I can't get enough of this kind of memorabilia from the space race era, and there are several excellent videos on this subject, but this one tells the story from the perspective of the Flight Director in Mission Control. The manned spacecraft flight controllers - all now long since retired NASA Engineers -guided the Astronauts 24/7 during the trials and tribulations of every mission, from Project Mercury to Apollo. These are the men featured individually and collectively in this DVD.
Their enthusiasium and sometimes apprehensions too, coupled with many emotional highs and lows, during those hectic space race years, are all well presented in this documentary; Gene Krantz, perhaps more well known if not leading Flight Director, most of all. Chris Kraft - Mr. Krantz's mentor - is also featured as quite instrumental in setting up a phenomenally bright group of often nerdish looking (personified by pocket protector wearing, slide rule touting and surprisingly young) Engineers.

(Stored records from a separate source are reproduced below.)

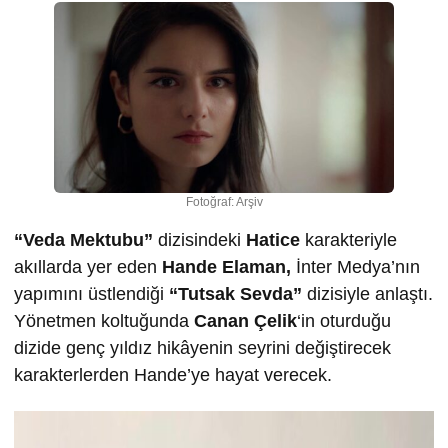
Fotoğraf: Arşiv
“Veda Mektubu”
dizisindeki
Hatice
karakteriyle
akıllarda yer eden
Hande Elaman,
İnter Medya’nın
yapımını üstlendiği
“Tutsak Sevda”
dizisiyle anlaştı.
Yönetmen koltuğunda
Canan Çelik
‘in oturduğu
dizide genç yıldız hikâyenin seyrini değiştirecek
karakterlerden Hande’ye hayat verecek.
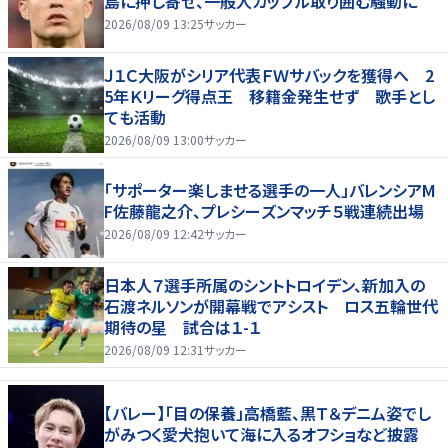
島に押し寄せ、一般人カップル取り囲む騒動に
2026/08/09 13:25
サッカー
Ｊ１Ｃ大阪がシリア代表ＦＷサバックを獲得へ 2
5年Ｋリーグ得点王 移籍金発生せず 歌手とし
ても活動
2026/08/09 13:00
サッカー
「サポーター楽しませる選手の一人」バレンシアM
F佐藤龍之介、プレシーズンマッチ５戦連続出場
2026/08/09 12:42
サッカー
日本人７選手所属のシントトロイデン、新加入の
石渡ネルソンが開幕戦でアシスト ロス五輪世代
期待の星 試合は１-１
2026/08/09 12:31
サッカー
【バレー】「目の保養」高橋藍、黒Ｔ＆デニム姿でし
がみつく愛犬抱いて海に入るオフショなど披露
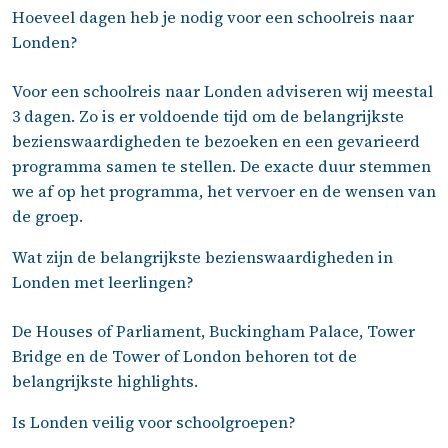
Hoeveel dagen heb je nodig voor een schoolreis naar
Londen?
Voor een schoolreis naar Londen adviseren wij meestal
3 dagen. Zo is er voldoende tijd om de belangrijkste
bezienswaardigheden te bezoeken en een gevarieerd
programma samen te stellen. De exacte duur stemmen
we af op het programma, het vervoer en de wensen van
de groep.
Wat zijn de belangrijkste bezienswaardigheden in
Londen met leerlingen?
De Houses of Parliament, Buckingham Palace, Tower
Bridge en de Tower of London behoren tot de
belangrijkste highlights.
Is Londen veilig voor schoolgroepen?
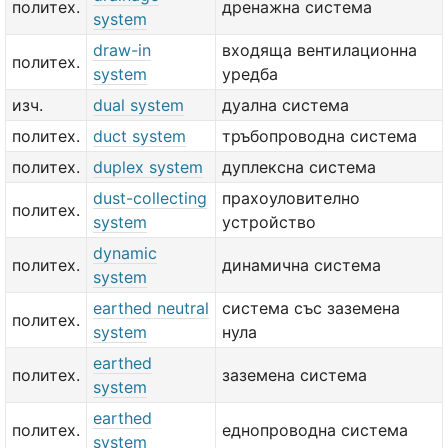
политех.
дренажна система
system
draw-in
входяща вентилационна
политех.
system
уредба
изч.
dual system
дуална система
политех.
duct system
тръбопроводна система
политех.
duplex system
дуплексна система
dust-collecting
прахоуловително
политех.
system
устройство
dynamic
политех.
динамична система
system
earthed neutral
система със заземена
политех.
system
нула
earthed
политех.
заземена система
system
earthed
политех.
еднопроводна система
system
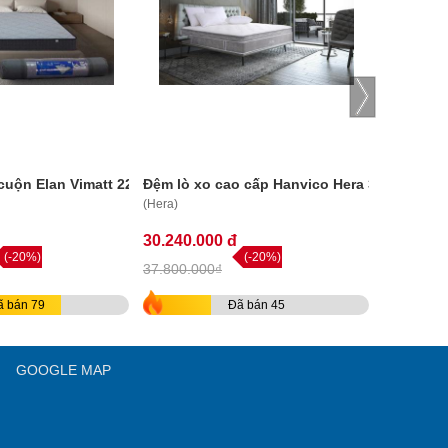
 cuộn Elan Vimatt 22cm
Đệm lò xo cao cấp Hanvico Hera 36cm
Đệm lò x
(Hera)
(Living Ega
30.240.000 đ
4.736.00
(-20%)
(-20%)
37.800.000₫
5.920.000
ã bán 79
Đã bán 45
GOOGLE MAP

All these MOCR Engineers with such specialty positions as EECON, FIDO, GNC, and the like, also clearly had the makings of the "right stuff". When this DVD was produced, these men, all in their late 60s or 70s, were extensively interviewed throughout the video. By today's standards, back in the late 60s, they were NASA's not-so-well-paid brightest spaceflight experts who literally wrote the book on how to get a rocket ship to the Moon. They planned, calculated, simulated, training step by step, right alongside the astronauts until the job was done. The men behind the dazzling lights and consoles in MOCR had to function under the most stressful, mentally challenging conditions, often making life and death decisions and perform all their jobs as a team absolutely superbly.
This movie is a tribute to these men and all of their extremely hard work and untiring dedication to putting not only one, but 12 different Americans on the Moon. BRAVO to all of these men for a job WELL DONE!"